Marble Falls I’m afraid that I’m living in an alternate political reality. Everything I read, from the Trumpers to mainstream media, tells me that as a progressive, I’ve mysteriously gone from marginal to powerful. How and why did this happen, and how come I don’t have more to show for it, if it’s true?
Reading the Wall Street Journal’s analysis of Vice President Harris’ choice of Minnesota Governor Tim Walz to be on her ticket as vice-president, the report spent huge amounts of ink speculating on the role progressives of one kind or another might have had on the choice. Was the governor of Pennsylvania a near miss because of progressive lobbying around his statements on campus protests and the Gaza conflagration? Did Walsh manage to be two-handed enough on this issue to survive, and so forth along this vein?
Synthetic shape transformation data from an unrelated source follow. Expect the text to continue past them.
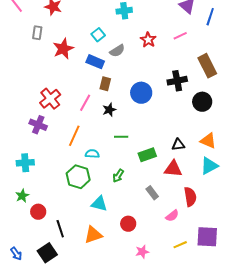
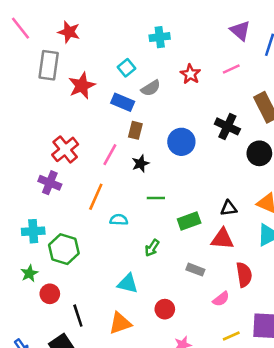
gray rectangle: (37, 33) -> (49, 65), size x1.6
black cross: (177, 81) -> (227, 126), turned 36
green hexagon: (78, 177) -> (64, 249), moved
gray rectangle: (152, 193) -> (195, 270), turned -32

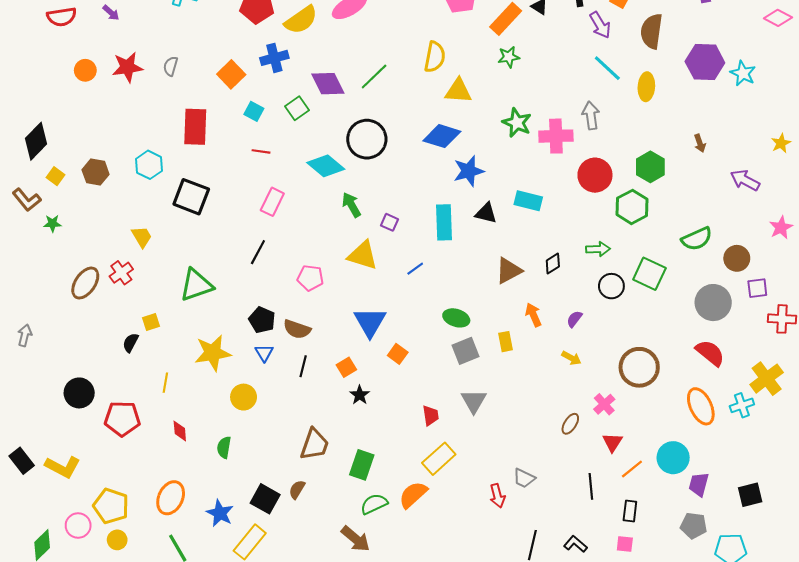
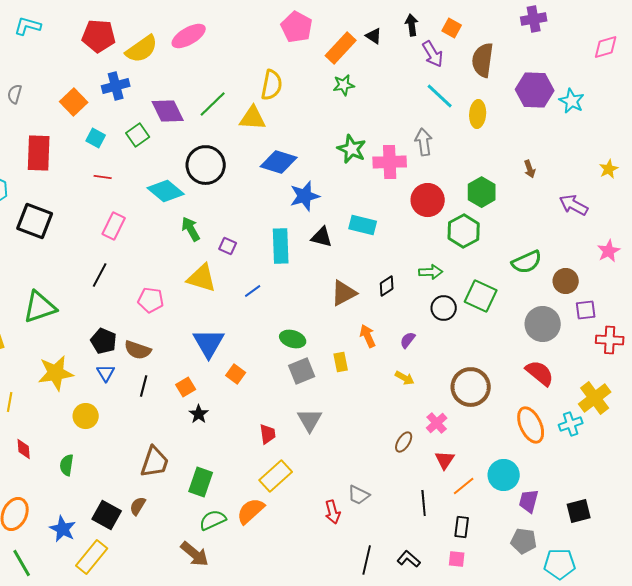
pink diamond: (778, 18) -> (606, 47), turned -44
yellow triangle: (458, 91) -> (253, 118), moved

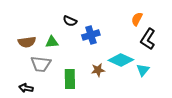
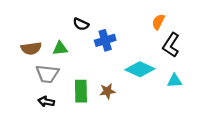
brown star: (98, 70) -> (107, 91), moved
cyan triangle: (143, 70) -> (175, 81), moved, turned 48
black arrow: (26, 88) -> (46, 102), moved

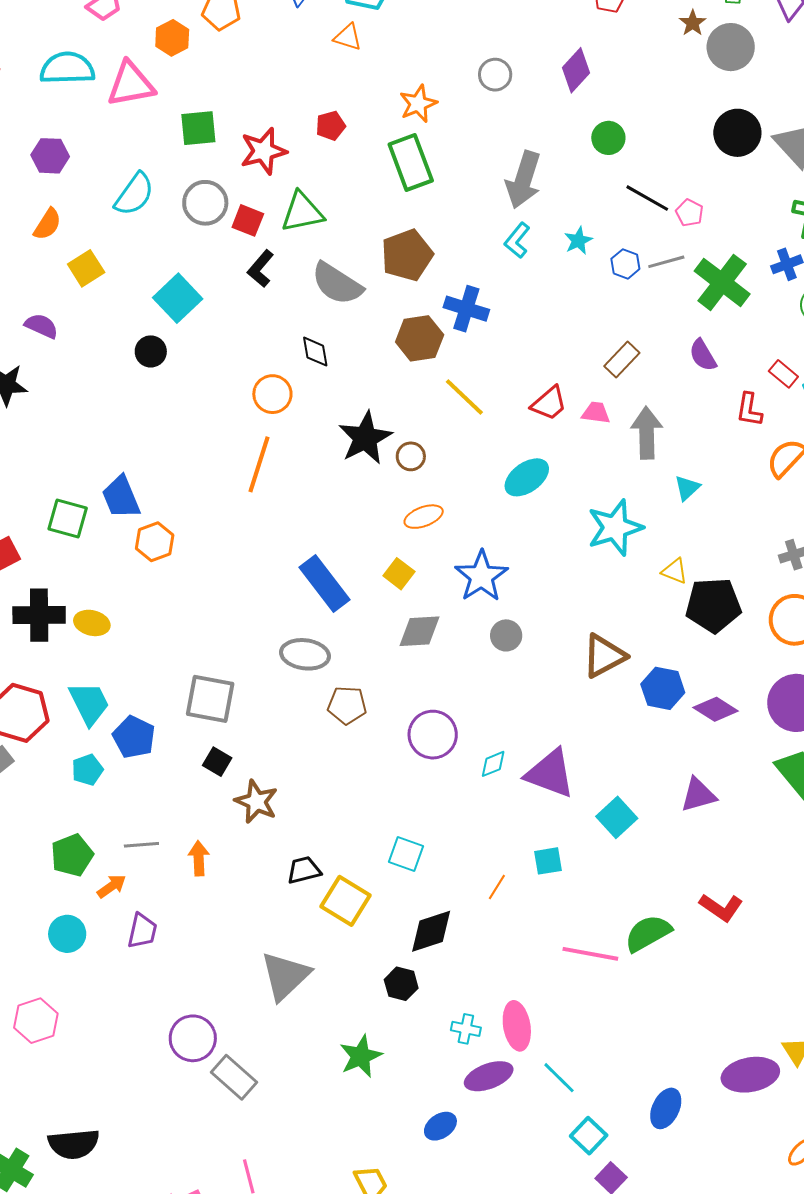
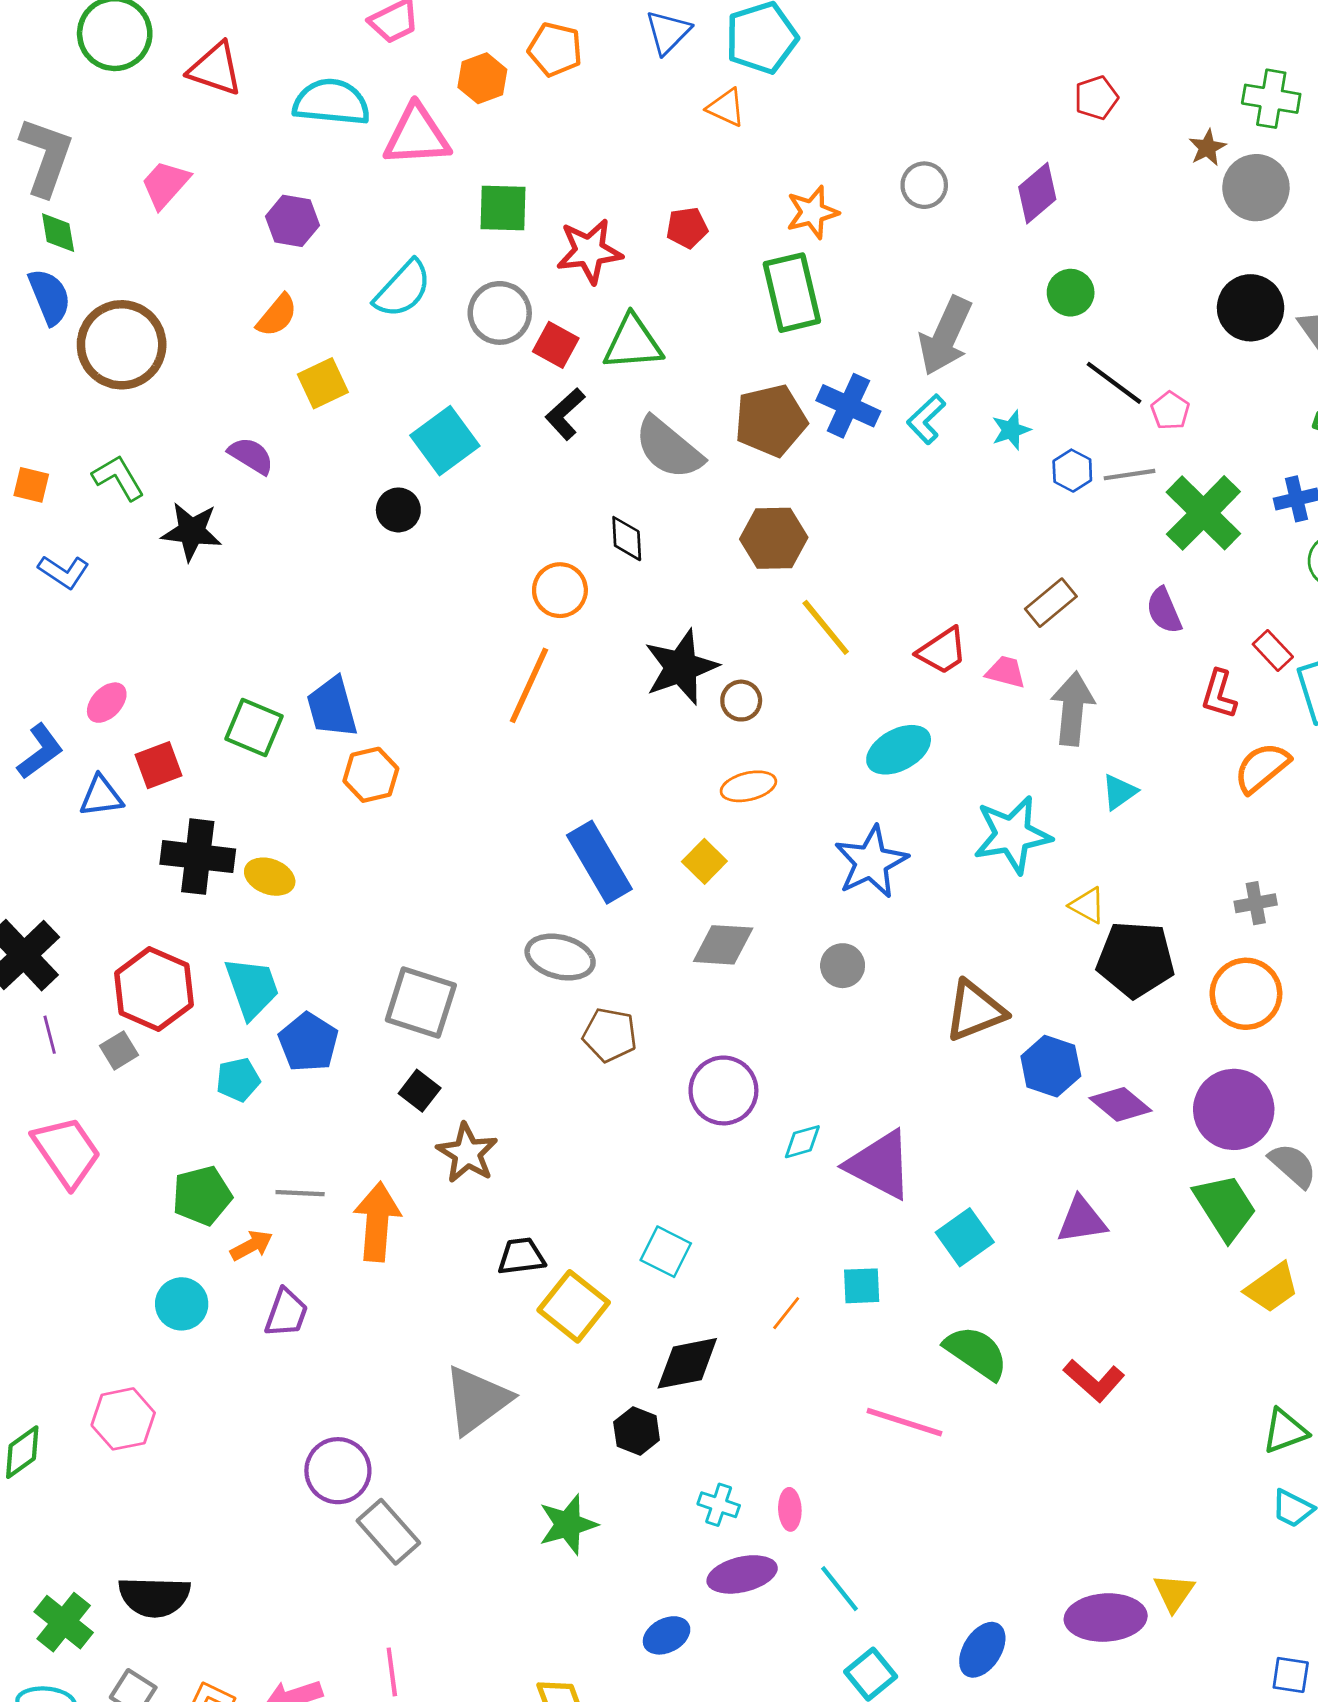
blue cross: (466, 309) -> (848, 406), moved
blue star: (481, 576) -> (871, 862), moved
orange arrow: (199, 858) -> (377, 1222), size x1.6
green semicircle: (648, 933) -> (976, 1353), moved, turned 57
pink ellipse: (517, 1026) -> (790, 1509), size x0.6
Meanwhile, the Harris camp, which would seem to really know, sought to disprove a negative, saying progressives had no role in her decision whatsoever, yet that didn’t dissuade the reporters and pundits from their endless commentary to the contrary.
It’s also big news that two members of the so-called “squad” in Congress, composed of some progressives, have lost Democratic primary challenges in New York City and St. Louis. Lobbyists are taking all of the credit based on huge amounts of money they spent, but the winners in these primaries were anything but conservatives, and also identified as progressives. In the case of Missouri Representative Cori Bush, voting against President Biden’s Industrial Recovery Act might not have been the best move, as well as some investigations around campaign financing that exposed some vulnerability. Did progressives really lose here, or just change horses? We’ll see in the general election, which could still be devastatingly difficult for conservatives to win.
Nonetheless, I’m still not feeling powerful, despite all of these reports about progressive clout. A lot of it, I fear, comes from the Republican and right-wing talking points from Trump-Vance on down to red state governors and politicians. It feels a lot like a new flavor of red-baiting to me.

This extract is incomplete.